Why does Seymour commit suicide? This is possibly one of the most highly-debated short story questions of the last fifty years. There are dozens of theories, and we can't be sure which one of them is "right." It could be that Salinger wrote his story with some specific reason in mind; or it could be that he intentionally left it ambiguous. It also might be, as we argue in "What's Up with the Epigraph," that the "answer" to this question can't be logically conceptualized. In any case, here's a little pupu platter of Seymour theories:
#1) Innocence, Children, and the War
Let's not forget that Seymour's mental troubles are the result of the war, and that he's suffering from what today we would probably call post-traumatic stress disorder (though this term wasn't yet around when Salinger was writing). We infer that Seymour has witnessed some awful things during his time in the service, and that he's having a hard time readjusting to being home. We see that he's retreated into a largely insular world, and that he's no longer comfortable interacting with most adults. Sybil offers him a glimpse of the world as he would like it to be – innocent, curious, and pure – but his interaction with the woman in the elevator reminds him that the adult world is actually nothing like this. Unable to cope with reality, and unable to function normally, Seymour turns to suicide.
#2) Seymour Is Enlightened
This theory makes more sense if you've read some of Salinger's other works about Seymour, or in particular if you're looking at "Bananafish" as part of the collection Nine Stories. As hinted at in the epigraph to Nine Stories, there is a common theme of Zen Buddhism in Salinger's work. "Bananafish," the first story of the collection, and "Teddy," the final story, both deal with this theme, though the latter far more explicitly. In "Teddy," a young child genius is somewhat of a Zen master. He discusses his flirtation with enlightenment in a previous life, and he casually foretells his own death.

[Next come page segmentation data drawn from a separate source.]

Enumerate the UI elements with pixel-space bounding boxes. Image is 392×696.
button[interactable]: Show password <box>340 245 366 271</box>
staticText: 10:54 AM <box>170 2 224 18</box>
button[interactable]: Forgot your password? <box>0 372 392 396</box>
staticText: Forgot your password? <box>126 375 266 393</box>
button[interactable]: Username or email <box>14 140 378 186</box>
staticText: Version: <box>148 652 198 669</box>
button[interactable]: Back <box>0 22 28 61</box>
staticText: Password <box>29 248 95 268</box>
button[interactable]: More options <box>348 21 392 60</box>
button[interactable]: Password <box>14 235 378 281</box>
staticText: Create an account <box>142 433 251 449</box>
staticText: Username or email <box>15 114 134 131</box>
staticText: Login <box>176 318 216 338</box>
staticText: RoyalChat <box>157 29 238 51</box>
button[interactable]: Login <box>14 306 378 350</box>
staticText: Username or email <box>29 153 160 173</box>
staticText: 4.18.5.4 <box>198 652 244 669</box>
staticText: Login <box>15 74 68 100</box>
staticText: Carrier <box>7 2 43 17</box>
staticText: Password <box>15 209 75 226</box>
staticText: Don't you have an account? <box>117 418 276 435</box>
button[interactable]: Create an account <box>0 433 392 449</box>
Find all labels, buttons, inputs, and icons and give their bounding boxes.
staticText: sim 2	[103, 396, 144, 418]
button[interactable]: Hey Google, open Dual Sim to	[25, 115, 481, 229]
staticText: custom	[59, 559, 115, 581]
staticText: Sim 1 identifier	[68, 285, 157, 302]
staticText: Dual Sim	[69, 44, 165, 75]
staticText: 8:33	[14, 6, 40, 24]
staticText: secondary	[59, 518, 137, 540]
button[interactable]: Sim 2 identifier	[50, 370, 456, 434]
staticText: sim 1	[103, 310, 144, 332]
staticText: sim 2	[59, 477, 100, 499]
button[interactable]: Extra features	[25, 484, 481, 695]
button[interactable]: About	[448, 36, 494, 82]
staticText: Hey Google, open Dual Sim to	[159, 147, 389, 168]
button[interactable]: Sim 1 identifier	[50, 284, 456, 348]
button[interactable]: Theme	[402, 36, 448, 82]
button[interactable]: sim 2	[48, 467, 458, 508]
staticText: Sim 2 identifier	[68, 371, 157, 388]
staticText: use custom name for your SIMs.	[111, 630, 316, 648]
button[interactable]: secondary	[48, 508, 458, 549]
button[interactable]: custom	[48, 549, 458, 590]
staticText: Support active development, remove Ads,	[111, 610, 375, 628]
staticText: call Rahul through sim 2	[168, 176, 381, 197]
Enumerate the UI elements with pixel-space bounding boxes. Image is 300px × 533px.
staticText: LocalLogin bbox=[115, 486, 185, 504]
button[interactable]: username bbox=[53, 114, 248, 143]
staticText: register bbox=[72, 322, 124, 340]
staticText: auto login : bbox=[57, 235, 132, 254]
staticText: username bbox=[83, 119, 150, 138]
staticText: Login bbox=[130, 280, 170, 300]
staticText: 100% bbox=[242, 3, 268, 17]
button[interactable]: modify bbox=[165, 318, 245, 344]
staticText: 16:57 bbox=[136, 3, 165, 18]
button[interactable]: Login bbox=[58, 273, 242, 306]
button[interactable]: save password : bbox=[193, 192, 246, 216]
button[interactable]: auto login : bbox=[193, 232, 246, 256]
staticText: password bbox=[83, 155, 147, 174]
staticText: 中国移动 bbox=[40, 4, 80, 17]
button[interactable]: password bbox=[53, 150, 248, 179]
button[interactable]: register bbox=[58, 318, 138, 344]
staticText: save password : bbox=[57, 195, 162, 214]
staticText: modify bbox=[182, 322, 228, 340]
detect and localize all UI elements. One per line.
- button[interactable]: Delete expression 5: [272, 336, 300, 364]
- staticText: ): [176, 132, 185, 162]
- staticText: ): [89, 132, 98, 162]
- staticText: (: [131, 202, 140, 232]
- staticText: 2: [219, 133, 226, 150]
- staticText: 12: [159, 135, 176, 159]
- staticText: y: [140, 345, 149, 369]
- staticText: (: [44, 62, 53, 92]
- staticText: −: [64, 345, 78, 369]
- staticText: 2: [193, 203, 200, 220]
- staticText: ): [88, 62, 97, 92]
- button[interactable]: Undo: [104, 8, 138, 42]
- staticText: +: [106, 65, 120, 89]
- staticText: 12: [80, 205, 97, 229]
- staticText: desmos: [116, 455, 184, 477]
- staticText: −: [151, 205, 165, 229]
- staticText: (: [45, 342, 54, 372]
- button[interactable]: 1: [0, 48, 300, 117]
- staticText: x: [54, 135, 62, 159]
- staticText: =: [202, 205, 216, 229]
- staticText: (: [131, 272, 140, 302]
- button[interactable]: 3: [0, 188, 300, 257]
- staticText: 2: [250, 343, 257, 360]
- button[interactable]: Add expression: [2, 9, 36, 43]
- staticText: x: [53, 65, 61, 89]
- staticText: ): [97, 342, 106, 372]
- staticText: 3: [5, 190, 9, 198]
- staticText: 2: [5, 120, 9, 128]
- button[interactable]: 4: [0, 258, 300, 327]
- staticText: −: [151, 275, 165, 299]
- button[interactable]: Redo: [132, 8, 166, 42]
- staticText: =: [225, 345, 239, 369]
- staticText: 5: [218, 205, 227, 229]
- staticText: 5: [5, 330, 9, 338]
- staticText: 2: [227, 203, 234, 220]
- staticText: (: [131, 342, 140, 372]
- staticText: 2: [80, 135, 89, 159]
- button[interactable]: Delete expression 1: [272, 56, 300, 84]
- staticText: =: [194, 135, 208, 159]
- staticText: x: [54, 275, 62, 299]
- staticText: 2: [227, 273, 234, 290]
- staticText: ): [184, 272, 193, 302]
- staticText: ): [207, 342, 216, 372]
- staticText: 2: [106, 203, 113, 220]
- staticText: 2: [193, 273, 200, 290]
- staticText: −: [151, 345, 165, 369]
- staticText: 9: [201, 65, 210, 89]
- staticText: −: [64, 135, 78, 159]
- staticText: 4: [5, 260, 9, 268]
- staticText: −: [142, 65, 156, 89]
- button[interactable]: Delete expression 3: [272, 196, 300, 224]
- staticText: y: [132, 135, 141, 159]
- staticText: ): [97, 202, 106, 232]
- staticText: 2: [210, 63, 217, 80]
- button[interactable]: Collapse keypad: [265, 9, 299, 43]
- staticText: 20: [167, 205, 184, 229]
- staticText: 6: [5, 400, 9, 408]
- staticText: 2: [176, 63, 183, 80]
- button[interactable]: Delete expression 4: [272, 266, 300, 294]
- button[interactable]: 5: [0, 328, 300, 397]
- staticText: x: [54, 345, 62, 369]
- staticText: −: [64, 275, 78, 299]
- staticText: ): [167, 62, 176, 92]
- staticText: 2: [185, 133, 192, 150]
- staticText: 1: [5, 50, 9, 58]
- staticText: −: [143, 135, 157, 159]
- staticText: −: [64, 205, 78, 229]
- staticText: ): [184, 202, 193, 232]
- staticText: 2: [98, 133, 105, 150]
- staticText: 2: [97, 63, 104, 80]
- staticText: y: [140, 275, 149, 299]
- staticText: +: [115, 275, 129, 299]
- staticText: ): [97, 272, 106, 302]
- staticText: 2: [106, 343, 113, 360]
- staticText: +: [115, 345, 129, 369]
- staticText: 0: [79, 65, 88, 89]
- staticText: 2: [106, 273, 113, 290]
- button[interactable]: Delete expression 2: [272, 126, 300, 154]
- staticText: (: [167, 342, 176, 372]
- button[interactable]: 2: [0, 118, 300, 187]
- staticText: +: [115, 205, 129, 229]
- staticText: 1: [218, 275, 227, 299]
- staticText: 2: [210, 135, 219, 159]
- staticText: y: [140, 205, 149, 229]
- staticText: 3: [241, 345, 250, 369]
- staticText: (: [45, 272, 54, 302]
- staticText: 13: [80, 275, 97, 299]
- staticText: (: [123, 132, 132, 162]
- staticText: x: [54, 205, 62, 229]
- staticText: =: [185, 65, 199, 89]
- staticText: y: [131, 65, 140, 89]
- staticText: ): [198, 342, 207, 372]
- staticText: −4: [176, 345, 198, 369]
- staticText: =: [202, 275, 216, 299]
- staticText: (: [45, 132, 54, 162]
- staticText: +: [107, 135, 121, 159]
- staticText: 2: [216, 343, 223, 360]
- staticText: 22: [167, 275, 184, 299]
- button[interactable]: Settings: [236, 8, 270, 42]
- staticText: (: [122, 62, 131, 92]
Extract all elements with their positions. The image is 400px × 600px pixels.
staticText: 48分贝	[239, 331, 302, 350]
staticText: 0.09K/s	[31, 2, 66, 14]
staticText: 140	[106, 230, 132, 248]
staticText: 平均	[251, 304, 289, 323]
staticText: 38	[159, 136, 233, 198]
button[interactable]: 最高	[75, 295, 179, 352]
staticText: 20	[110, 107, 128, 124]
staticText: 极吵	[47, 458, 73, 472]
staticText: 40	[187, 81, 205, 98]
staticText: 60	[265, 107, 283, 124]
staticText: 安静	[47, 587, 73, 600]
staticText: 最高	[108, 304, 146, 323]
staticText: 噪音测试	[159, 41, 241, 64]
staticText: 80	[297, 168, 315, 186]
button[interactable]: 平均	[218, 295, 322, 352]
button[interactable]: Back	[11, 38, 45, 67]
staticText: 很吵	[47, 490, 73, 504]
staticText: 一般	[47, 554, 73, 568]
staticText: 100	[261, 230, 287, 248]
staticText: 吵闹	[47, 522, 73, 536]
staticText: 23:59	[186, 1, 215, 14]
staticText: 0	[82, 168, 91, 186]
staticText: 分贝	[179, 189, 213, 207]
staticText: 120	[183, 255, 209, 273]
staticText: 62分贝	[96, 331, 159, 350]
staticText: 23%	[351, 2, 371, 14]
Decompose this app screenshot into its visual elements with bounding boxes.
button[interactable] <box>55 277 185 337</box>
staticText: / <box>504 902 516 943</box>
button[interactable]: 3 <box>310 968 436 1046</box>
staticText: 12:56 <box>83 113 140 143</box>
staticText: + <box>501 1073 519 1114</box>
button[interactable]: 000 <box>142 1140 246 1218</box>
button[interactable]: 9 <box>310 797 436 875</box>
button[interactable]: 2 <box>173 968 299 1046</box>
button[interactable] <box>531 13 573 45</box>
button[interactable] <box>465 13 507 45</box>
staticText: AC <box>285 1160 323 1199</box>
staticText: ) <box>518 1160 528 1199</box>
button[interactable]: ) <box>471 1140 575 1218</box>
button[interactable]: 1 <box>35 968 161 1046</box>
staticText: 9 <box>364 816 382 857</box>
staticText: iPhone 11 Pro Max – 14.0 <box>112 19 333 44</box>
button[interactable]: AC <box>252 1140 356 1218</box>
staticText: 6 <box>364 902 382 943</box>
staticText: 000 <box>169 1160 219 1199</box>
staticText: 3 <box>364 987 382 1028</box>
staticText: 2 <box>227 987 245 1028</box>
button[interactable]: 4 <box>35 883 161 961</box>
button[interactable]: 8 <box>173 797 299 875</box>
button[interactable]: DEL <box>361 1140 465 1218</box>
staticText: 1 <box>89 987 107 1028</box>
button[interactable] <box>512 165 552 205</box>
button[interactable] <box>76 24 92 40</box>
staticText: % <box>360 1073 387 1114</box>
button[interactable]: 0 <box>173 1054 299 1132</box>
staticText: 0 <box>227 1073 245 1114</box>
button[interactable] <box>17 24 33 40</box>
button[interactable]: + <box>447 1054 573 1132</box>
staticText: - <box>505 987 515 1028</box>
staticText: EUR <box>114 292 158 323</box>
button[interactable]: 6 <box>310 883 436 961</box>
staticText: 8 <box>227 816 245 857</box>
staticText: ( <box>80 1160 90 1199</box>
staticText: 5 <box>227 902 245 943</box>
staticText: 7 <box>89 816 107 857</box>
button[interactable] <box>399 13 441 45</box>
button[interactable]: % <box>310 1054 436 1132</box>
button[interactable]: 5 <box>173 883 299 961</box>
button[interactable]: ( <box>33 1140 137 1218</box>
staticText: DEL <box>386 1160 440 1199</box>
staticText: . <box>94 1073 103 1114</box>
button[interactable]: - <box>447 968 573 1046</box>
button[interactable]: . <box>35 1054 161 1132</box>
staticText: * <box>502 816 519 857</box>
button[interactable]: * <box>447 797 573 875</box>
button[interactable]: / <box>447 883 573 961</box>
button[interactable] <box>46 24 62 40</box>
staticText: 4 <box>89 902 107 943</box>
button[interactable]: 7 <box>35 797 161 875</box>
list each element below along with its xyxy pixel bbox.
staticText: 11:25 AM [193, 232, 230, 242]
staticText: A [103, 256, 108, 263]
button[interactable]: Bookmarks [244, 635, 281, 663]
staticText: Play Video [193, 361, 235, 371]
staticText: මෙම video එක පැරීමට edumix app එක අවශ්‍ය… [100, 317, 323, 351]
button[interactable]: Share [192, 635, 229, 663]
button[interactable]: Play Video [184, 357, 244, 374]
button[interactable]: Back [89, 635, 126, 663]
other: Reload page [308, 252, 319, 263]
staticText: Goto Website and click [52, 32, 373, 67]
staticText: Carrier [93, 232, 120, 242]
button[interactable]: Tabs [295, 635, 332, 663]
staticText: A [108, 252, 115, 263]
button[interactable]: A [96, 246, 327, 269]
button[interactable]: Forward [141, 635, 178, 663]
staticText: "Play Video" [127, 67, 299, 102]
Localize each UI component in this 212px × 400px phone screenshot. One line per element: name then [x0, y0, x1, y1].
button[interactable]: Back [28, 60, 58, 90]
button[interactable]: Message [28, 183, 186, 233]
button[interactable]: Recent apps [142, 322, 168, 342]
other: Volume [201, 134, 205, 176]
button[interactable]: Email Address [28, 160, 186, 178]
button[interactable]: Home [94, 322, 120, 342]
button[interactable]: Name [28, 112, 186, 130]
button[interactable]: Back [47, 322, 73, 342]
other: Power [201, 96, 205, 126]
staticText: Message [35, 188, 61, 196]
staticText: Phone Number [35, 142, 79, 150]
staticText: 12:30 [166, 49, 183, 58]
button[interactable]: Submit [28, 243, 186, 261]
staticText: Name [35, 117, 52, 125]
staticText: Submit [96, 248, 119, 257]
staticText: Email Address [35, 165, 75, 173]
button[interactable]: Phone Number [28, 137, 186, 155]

It's interesting to note that both "Bananafish" and "Teddy" end with the death of the main character. At first, the tone of these deaths may seem very different. Teddy calmly accepts his accidental death as a step on the road to enlightenment, and there is tranquility even in the jarring ending. What of the conclusion to Bananafish, though? Is it a jarring, painful ending, quite different from that of Teddy? Or is Seymour's death, too, a calm and accepting step in the right spiritual direction? In "Teddy," for example, the title character explains that death is in many ways like waking up. It's no coincidence that Muriel is sleeping in the bed nearby when Seymour puts the gun to his head. He's waking up; she's still asleep.
Consider the idea of the bananafish. We flesh out this idea a but more in "What's Up with the Title?" The short version, though, is that the gluttonous bananafish may represent the material obsessions of people. Seymour doesn't want to be like the bananafish, pigging out on physical desires, so he kills himself. He ends his physical existence, but not, many argue, his spiritual one.
#3) Seymour is Sexually Attracted to Sybil
One possible, if far less satisfying, reason for Seymour's suicide is pedophilia. He's attracted to Sybil and even goes so far as to kiss her foot. He's then filled with shame at his action and so kills himself, preserving Sybil's purity in the process. It's unlikely that Salinger intended this as a line of reasoning, but there you have it.